Het bewerkingsobject aanpassen
Commando |
Locatie |
Bewerk bewerkingsobjecten |
Contextmenu |
Het is mogelijk om het originele object dat gebruikt werd om de plaat bij te snijden of bij de plaat te voegen, aan te passen, met inbegrip van symbolen die in de plaat werden ingevoegd.
Om het bewerkingsobject te bewerken:
Selecteer het commando.
Een gekleurde rand rond de tekenzone geeft aan dat u het object kunt bewerken. Het commando Verlaat bewerkingsobjecten wordt beschikbaar in het menu Bewerk en de knop Bewerk bewerkingsobjecten verschijnt in de rechterbovenhoek van de tekenzone.
Het bewerkingsobject is geselecteerd.
Verplaats, verwijder of vervorm het bewerkingsobject (u kunt geen nieuwe bewerkingsobjecten toevoegen, enkel symbolen). De plaat is vergrendeld en kan dus niet bewerkt worden.

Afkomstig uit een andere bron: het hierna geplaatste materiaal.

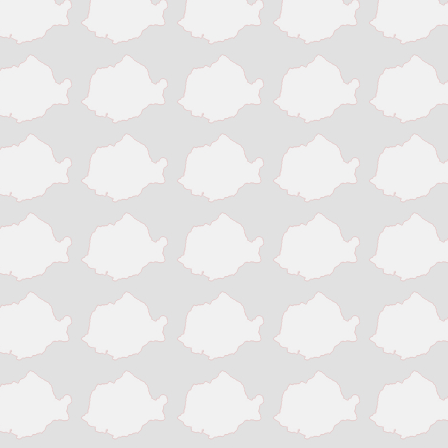
Victoria
Zalau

Om de componentinstellingen van het bewerkingsobject te wijzigen, klikt u met de rechtermuisknop op het bewerkingsobject en selecteert u de optie Bewerk toevoeging plaat of Bewerk uitsnijding plaat in het contextmenu. Afhankelijk van het soort bewerkingsobject (een 2D-toevoeging, een 3D-toevoeging of een uitsnijding) wordt een van de respectievelijke dialoogvensters geopend: ‘Vlakken samenvoegen met plaat’, ‘Vlak uitsnijden van plaat’, of ‘Voeg 3D-object toe aan plaat’. Beslis vervolgens of het bewerkingsobject betrekking heeft op de volledige plaat. Zo niet, selecteer de component die u door middel van het object wilt bewerken. 3D-bewerkingsobjecten en symbolen hebben geen bewerkingsopties.
Klik op de knop Verlaat bewerkingsobjecten om naar de tekening terug te keren.